Criada en un ambiente
nacionalista muy tradicional, desde muy joven se interesó por los bertsos, a los que su padre era muy
aficionado. Con apenas 12 años, comenzó a practicar en la ikastola Zurriola,
destacando en todos los campeonatos escolares, hasta el punto de que, con 16
años, debutó en una plaza pública junto a tres consagrados bertsolaris. Prácticamente desde entonces, vivía de esa actividad y
era una de las figuras más reconocidas.
También trabajaba como guionista
para la televisión vasca, escribía letras para distintos grupos y cantantes en
euskera, había publicado dos libros de poesía y, desde hacía un par de años,
había desempolvado su oxidado inglés para hacer traducciones.

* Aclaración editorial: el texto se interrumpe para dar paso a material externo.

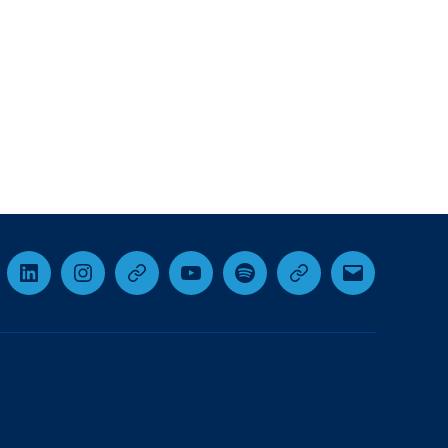
cebook
LinkedIn
Instagram
Threads
YouTube
Spotify
Google+
Email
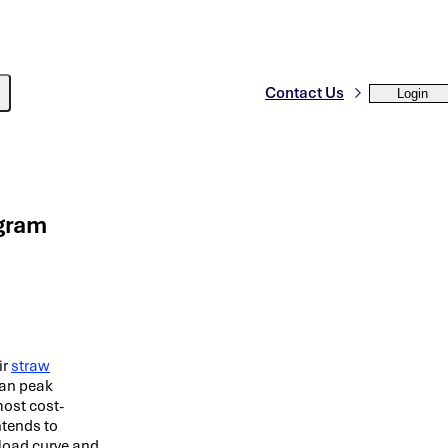
Contact Us
Login
gram
ir
straw
ean peak
most cost-
ntends to
 load curve and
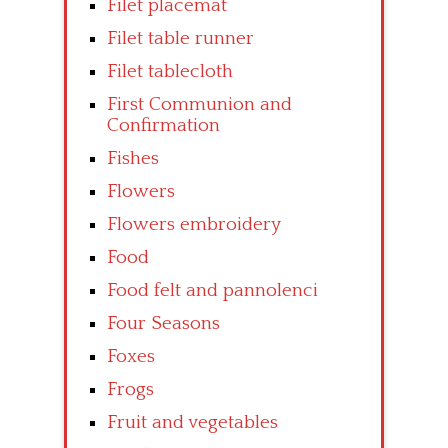
Filet placemat
Filet table runner
Filet tablecloth
First Communion and
Confirmation
Fishes
Flowers
Flowers embroidery
Food
Food felt and pannolenci
Four Seasons
Foxes
Frogs
Fruit and vegetables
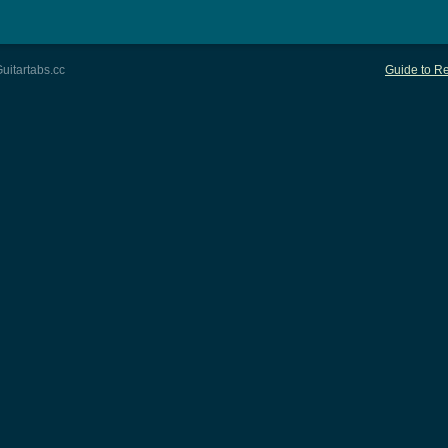
uitartabs.cc
Guide to Re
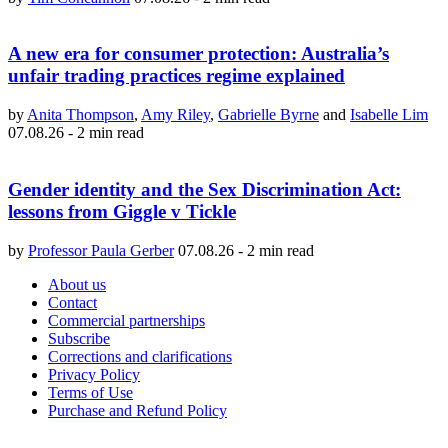
A new era for consumer protection: Australia’s
unfair trading practices regime explained
by
Anita Thompson
,
Amy Riley
,
Gabrielle Byrne
and
Isabelle Lim
07.08.26
-
2 min read
Gender identity and the Sex Discrimination Act:
lessons from Giggle v Tickle
by
Professor Paula Gerber
07.08.26
-
2 min read
About us
Contact
Commercial partnerships
Subscribe
Corrections and clarifications
Privacy Policy
Terms of Use
Purchase and Refund Policy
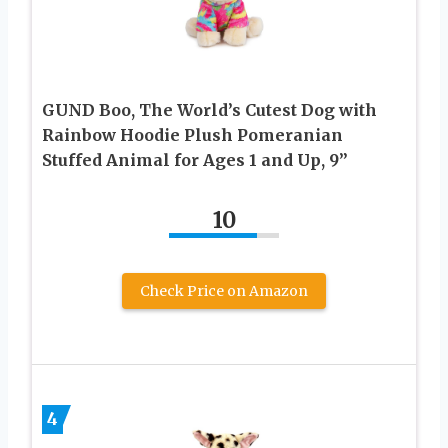
GUND Boo, The World’s Cutest Dog with
Rainbow Hoodie Plush Pomeranian
Stuffed Animal for Ages 1 and Up, 9”
10
Check Price on Amazon
4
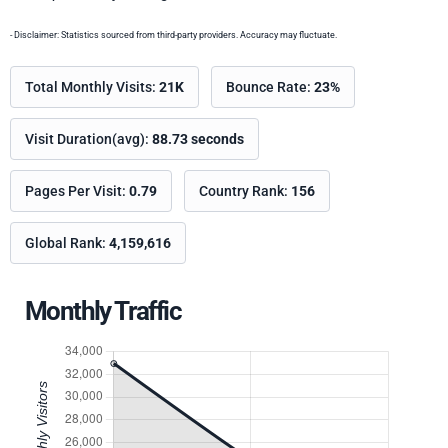
- Disclaimer: Statistics sourced from third-party providers. Accuracy may fluctuate.
Total Monthly Visits:
21K
Bounce Rate:
23%
Visit Duration(avg):
88.73 seconds
Pages Per Visit:
0.79
Country Rank:
156
Global Rank:
4,159,616
Monthly Traffic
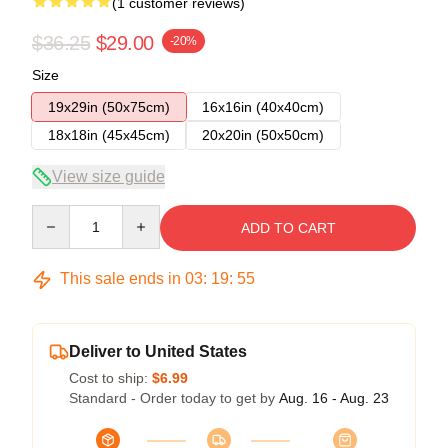
(1 customer reviews)
$36.25
$29.00
-20%
Size
19x29in (50x75cm)
16x16in (40x40cm)
18x18in (45x45cm)
20x20in (50x50cm)
View size guide
Quantity
ADD TO CART
This sale ends in
03
:
19
:
54
Deliver to United States
Cost to ship:
$6.99
Standard - Order today to get by
Aug. 16 - Aug. 23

Vivía sola en un ático en Sagués,
propiedad de sus abuelos, que podría comprar con el dinero ganado y ahorrado en
los últimos años, ya que llevaba una vida muy frugal y austera. Apenas gastaba
en ropa y se arreglaba con camisetas y ropa interior de mercadillo, pantalones
de chándal y sudaderas de algodón. Su único gasto en peluquería era algún corte
radical, que le podía durar dos años. No tenía ni coche ni carné de conducir y
se desplazaba con una bici vieja que compró cuando hizo el Erasmus en
Amsterdam, por la que pagó 50 euros.
Aunque en sus comienzos era una
chica tirando a gordita, se había estilizado mucho, manteniendo su constitución
atlética, alta y fibrosa, con apariencia andrógina, que acentuaban su forma de
vestir, andar y comportarse. Siempre se había movido en entornos masculinos y
no recordaba haberse maquillado o puesto un vestido en los últimos diez o
quince años. La víspera, apareció en la bertso-afaria
con unas alpargatas de esparto, un holgado pantalón de chándal negro, una
camiseta verde oscura con forma de saco y una sudadera gris con capucha y
cremallera. El pelo, que lo tenía bastante largo, se lo recogió en un moño.

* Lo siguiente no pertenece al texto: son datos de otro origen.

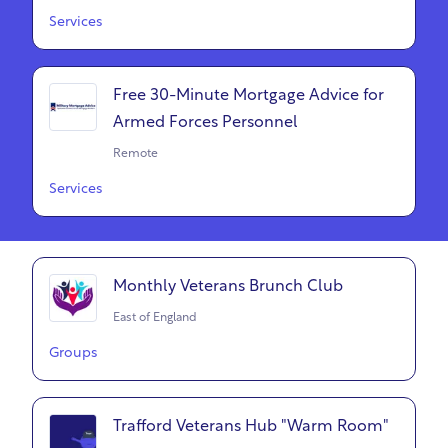
Services
Free 30-Minute Mortgage Advice for
Armed Forces Personnel
Remote
Services
Monthly Veterans Brunch Club
East of England
Groups
Trafford Veterans Hub "Warm Room"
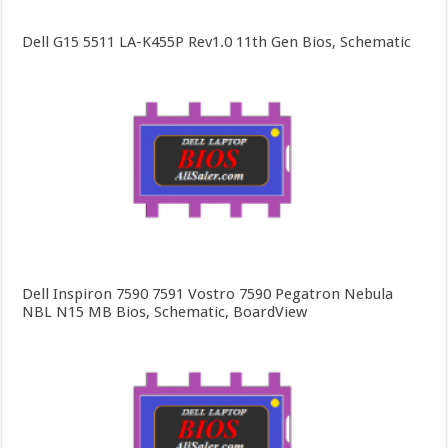
Dell G15 5511 LA-K455P Rev1.0 11th Gen Bios, Schematic
Dell Inspiron 7590 7591 Vostro 7590 Pegatron Nebula
NBL N15 MB Bios, Schematic, BoardView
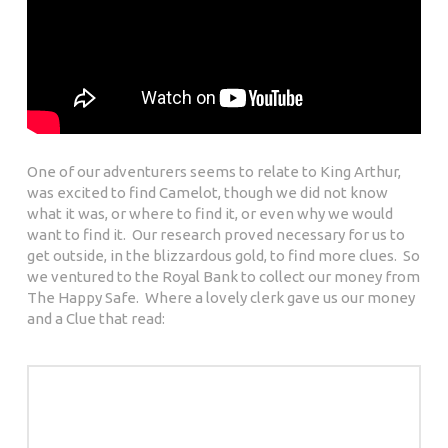
One of our adventurers seems to relate to King Arthur,
was excited to find Camelot, though we did not know
what it was, or where to find it, or even why we would
want to find it. Our research proved necessary for us to
get outside, in the blizzardous gold, to find more clues. So
we ventured to the Royal Bank to collect our money from
The Happy Safe. Where a lovely clerk gave us our money
and a Clue that read:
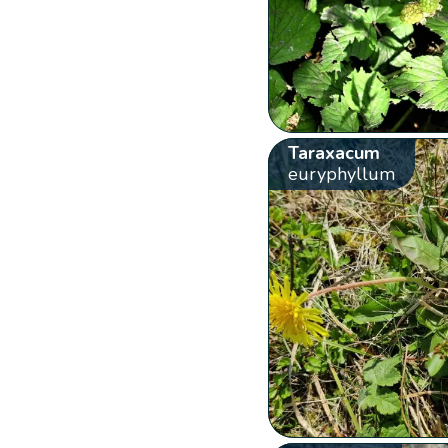
Taraxacum
euryphyllum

Tal cual se levantó de la cama,
se desnudó y se fue a la ducha, dejando en marcha la preparación de una
cafetera. Al salir, se tomó un tazón de café bien caliente, se puso unas mallas
cortas negras un sujetador deportivo de Decathlon y una camiseta de tiras
también negra. Bajó al portal, de donde cogió la bici que guardaba en el
trastero y se fue al CrossFit de Ibaeta, a sudar la sidra de la víspera.

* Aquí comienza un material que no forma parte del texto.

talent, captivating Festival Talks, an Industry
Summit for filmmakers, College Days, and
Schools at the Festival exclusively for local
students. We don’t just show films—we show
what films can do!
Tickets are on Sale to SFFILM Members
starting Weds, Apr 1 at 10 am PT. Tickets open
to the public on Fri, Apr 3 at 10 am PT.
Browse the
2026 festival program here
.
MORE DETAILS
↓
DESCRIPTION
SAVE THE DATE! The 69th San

Después de la paliza, volvería en
bici, completando casi 13 km, se volvería a duchar, se prepararía unas vainas
con quinoa, descansaría media hora y se vestiría para la misteriosa cita a la
que le había invitado Anya Ibarrondo, una rusa de origen vasco, que
vivía en Biarritz, a la que conoció en un festival celebrado en febrero en esa
localidad de Iparralde. Habían quedado en el Hotel María Cristina a las 16:30.